Os campos platenses onde se moldaram grandes pilotos. |
Logo se deram conta de que, tirando o peso desnecessário dos carros, estes corriam mais. A competição era grande. Assim começaram pelos para-choques, logo eliminaram também os para-lamas e por fim desmontaram a carroceria, preservando apenas os acentos e o tanque de gasolina.
Sem querer inventaram a Baquet, o primeiro tipo de carros de corrida na Argentina. Correram cada vez mais, se mataram cada vez mais, e logo foram proibidos de correr de Baquet por quase uma década. Porém, a semente havia germinado.
Os estepes pendurados no carro são muito úteis em trajetos prolongados. |
Correndo sobre o cascalho com tração traseira para controlar as derrapagens. |
A categoria seguinte - o Turismo de Carretera, ou simplesmente TC - é praticada até hoje em dia na Argentina, sendo a que mais público concentra depois do futebol.

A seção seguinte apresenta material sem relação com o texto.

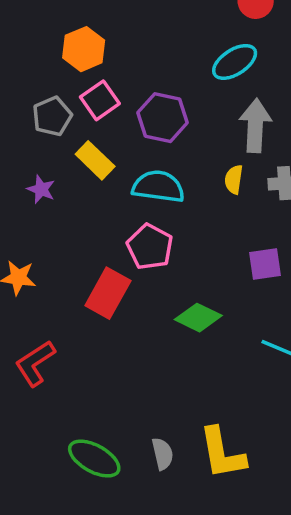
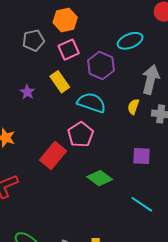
cyan ellipse: (235, 62) -> (130, 41), moved
gray pentagon: (52, 116) -> (33, 40), moved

Há apenas alguns anos, ocorreu de alguém aproveitar os ferros velhos, que certa vez havia comprado por via das dúvidas, para compor uma réplica daquelas Baquets.
O resultado foi um veículo divertido, alegre e fácil de fazer. Brotou novamente aquele DNA de entusiasmo e a novidade se espalhou como um vírus. Havia muitas Baquets, mas não havia onde usa-las.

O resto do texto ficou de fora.